The Interplay between European and National Competition Law after Regulation 1/2003
United (should) we stand?
Author: Lúcio Tomé Feteira
If we can speak of the European Community’s ‘economic constitution’, we can assert that competition rules, together with free movement rules, form its core. Notably, implementation of the competition rules enshrined in Articles 81 and 82 EC changed radically with the enactment of Regulation 1/2003, which in effect dispensed with mandatory prior notifications and allowed national authorities to apply Article 101(3) TFEU directly. Given that national legislations perceive certain types of unilateral conduct, even if adopted by a non-dominant undertaking, as a potential source of anticompetitive effects, an important question concerns the leeway enjoyed by national authorities under the exception to the convergence rule in Article 3(2) of Regulation 1/2003, and the consequent effect on both legal practice and policy issues.

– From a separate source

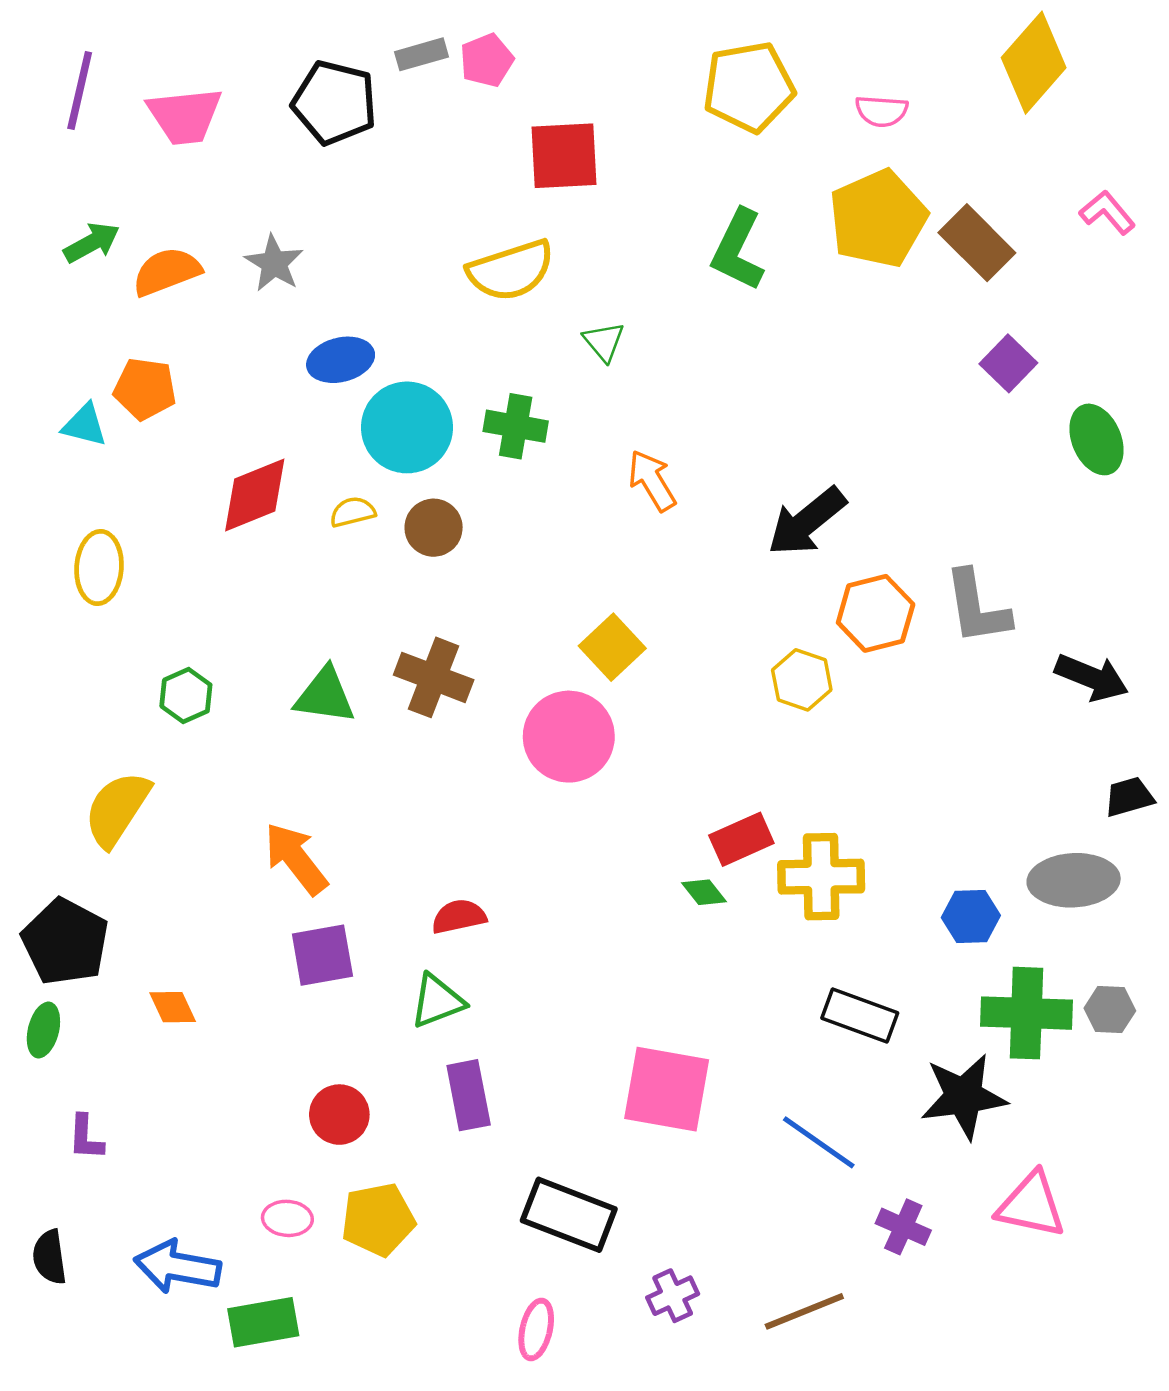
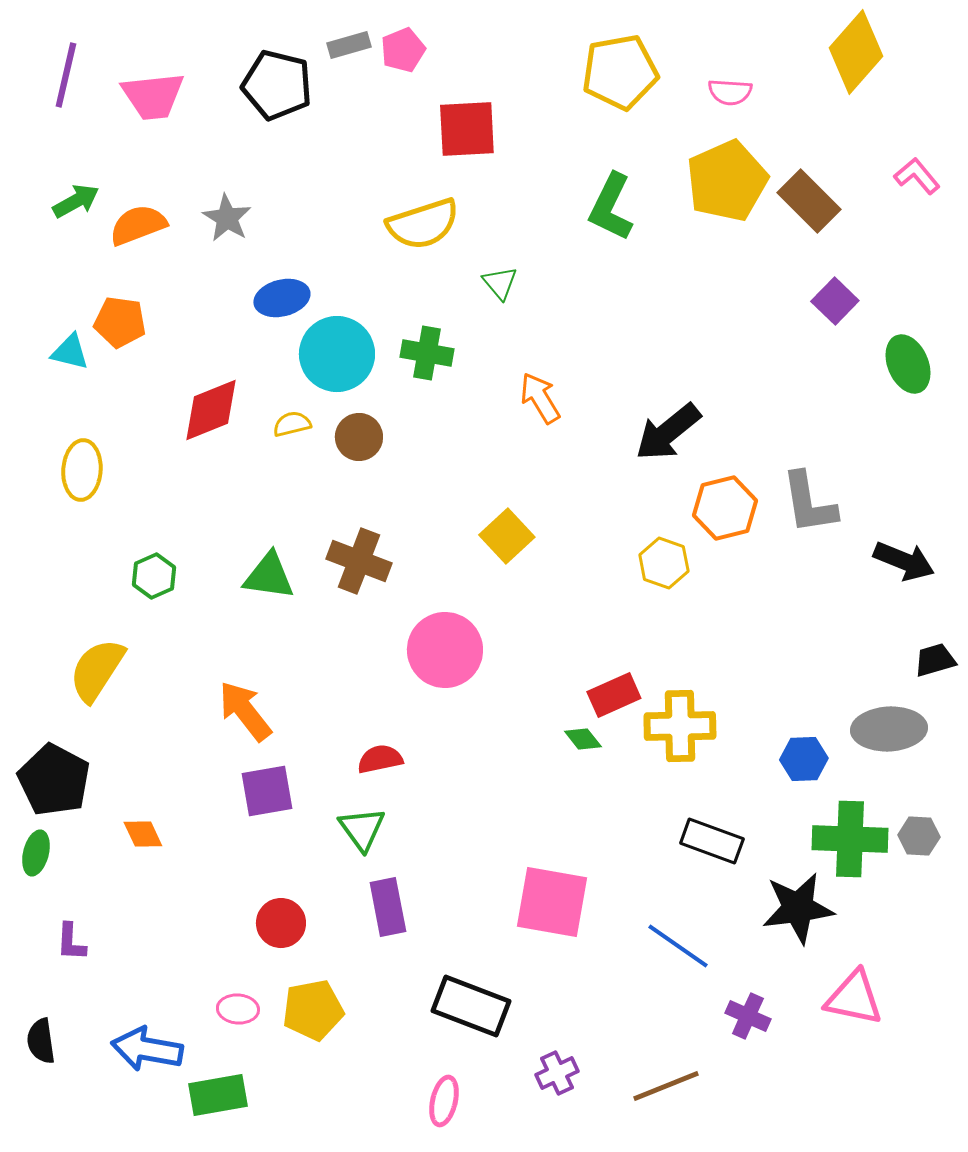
pink circle: (569, 737) -> (445, 650), moved
green triangle: (437, 1001) -> (362, 829), turned -45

In this lucidly argued book, focusing on national competition provisions in Germany, France, Italy, and the United Kingdom that deal with such conduct, the author provides a detailed examination of how such considerations as the following are affected by Regulation 1/2003: ;
prohibition of abuse of economic dependence or superior bargaining power;
the particular susceptibility of long-term contracts;
prohibition of resale at a loss or below cost;
prohibition of boycott, unlawful pressures, threats, and other coercive tactics adopted by undertakings; and
the role of unfair competition law.
The analysis follows a functional method of comparative legal analysis, reviewing the most relevant norms in the selected jurisdictions, particularly in what concerns their goals and function in the context of their respective legal systems. Special attention is paid to two specific sectors – the motor-vehicle and the retailing industries – which have most often triggered relevant legislation and case law in the jurisdictions covered. Legal scholarship in the field is also drawn upon.
In its clarification of the meaning of Regulation 1/2003, this book allows practitioners to fully grasp its scope. The author’s thorough, masterful analysis of the statutory framework of Article 3 of the regulation also reveals the variety of reasons why different Member States have different competition policies on the scope of the exception to the rule of convergence, and in this way provides lawyers, policymakers, and academics with welcome insights on how major EU jurisdictions apply European competition law.